Ada rasa yang beda dalam kedatanganku
ke sini kali ini. Kalau dulu aku datang untuk belajar, kini aku datang untuk
mengenang. Di sini aku pernah berdiri di ambang batas antara mengingini dan
menahan diri.
Aku melihatnya untuk pertama kali di
sini. Duduklah kami berseberangan namun mata selalu beradu. Aku berusaha
menunduk. Dia berusaha menahan diri. Namun akhirnya jalan itu terbuka juga.
Walaupun aku juga tahu kau sudah memiliki dia yang juga ada di sana waktu itu.
Dan aku memiliki dia nun jauh di sana.
Namun pelan-pelan ada yang tumbuh di
dalam hati. Bukan hanya hatiku, tapi aku yakin hatimu juga. Tatapanmu itu tidak
bisa berkilah lagi. Tetapi apa yang mulai kuncup di hatiku aku rasakan bagai
siksaan. Bagaimana mungkin aku mengingini dia dan meyakini bahwa dia mampu
membahagiakan aku sedangkan aku masih dengan yang lain dan kau pun juga. Apakah aku sudah mulai
belajar berkhianat?
Konon katanya mengingini saja sudah
sama derajatnya dengan melakukan. Apakah aku salah jika dalam perjalanan
memetik bulir gandum, aku sudah memetik tetapi bukannya pulang aku masih
meneruskan perjalanan dan ku lihat ada bulir lain yang lebih baik? Kalau aku
salah, yang aku butuhkan adalah jalan pulang. Entah pulang ke mana tetapi
berdiri di batas ingin dan menahan diri sangat menyiksa diri.

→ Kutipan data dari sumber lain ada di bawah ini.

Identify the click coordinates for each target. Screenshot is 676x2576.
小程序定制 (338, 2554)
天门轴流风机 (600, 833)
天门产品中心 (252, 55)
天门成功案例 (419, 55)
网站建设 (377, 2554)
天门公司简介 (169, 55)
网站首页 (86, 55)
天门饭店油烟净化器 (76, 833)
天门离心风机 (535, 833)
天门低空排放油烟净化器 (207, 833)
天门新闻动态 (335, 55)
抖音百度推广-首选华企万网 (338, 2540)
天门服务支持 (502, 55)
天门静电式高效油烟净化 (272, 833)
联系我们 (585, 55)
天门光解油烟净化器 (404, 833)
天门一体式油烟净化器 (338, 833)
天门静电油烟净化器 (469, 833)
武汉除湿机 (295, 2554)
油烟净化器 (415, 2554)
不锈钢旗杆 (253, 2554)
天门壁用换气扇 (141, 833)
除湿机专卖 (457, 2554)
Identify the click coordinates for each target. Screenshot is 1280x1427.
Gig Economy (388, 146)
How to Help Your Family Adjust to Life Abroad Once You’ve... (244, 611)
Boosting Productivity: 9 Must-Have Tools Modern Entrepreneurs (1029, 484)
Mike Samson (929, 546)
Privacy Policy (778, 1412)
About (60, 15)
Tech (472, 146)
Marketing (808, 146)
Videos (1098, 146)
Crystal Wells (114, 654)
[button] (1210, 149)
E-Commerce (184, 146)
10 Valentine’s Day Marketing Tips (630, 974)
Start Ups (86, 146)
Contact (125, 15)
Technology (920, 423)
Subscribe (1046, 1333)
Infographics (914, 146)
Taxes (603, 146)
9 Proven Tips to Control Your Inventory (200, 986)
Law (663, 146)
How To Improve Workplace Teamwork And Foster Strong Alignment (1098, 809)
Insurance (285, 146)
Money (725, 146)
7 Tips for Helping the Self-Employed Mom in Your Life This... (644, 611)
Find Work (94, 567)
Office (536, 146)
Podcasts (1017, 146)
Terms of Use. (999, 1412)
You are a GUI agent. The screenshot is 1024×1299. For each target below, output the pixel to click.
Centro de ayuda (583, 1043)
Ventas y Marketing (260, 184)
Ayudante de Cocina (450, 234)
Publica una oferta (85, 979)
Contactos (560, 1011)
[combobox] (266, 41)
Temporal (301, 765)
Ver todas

Sayup-sayup kawan demi kawan berkisah
bagaimana hubunganmu dengan dia memasuki masa kritis. Aku sedih sekaligus
bahagia. Sedih karena melihatmu menjadi muram. Koleksi candamu tidak sebanyak
dulu walaupun kau masih teman yang paling asyik untuk nongkrong sampai pagi
menjemput! Kau memang kalong! Aku bahagia karena apakah itu tandanya kita bisa
bersama?
Omong kosong apalagi ini. Bagaimana
bisa aku menjadi liar seperti ini? Logika dari mana aku bisa bersama dia
sementara aku sendiri masih terikat? Lalu dosakah aku kalau aku meminta kepada
Tuhan memutuskan ikatanku demi dia? Mahluk macam apa aku ini! Aku tak sampai
hati mendoakan itu. Karena baik dia maupun dia adalah orang-orang yang baik
dalam definisinya masing-masing.
Tapi asal kau tahu angin perubahan
perlahan bertiup ke arahku. Komunikasiku dengan dia yang jauh di sana makin
kurang. Sekalinya kami komunikasi kami bertengkar hebat. Maka kami memutuskan
untuk tidak berkomunikasi sesering dulu. Ada rasa lega di sana, itu artinya
malam-malam aku tak bericara dengan dia, aku bisa dipastikan bersama dengan dia
di sini meneguk kopi dan berbagi tawa dengan teman-teman.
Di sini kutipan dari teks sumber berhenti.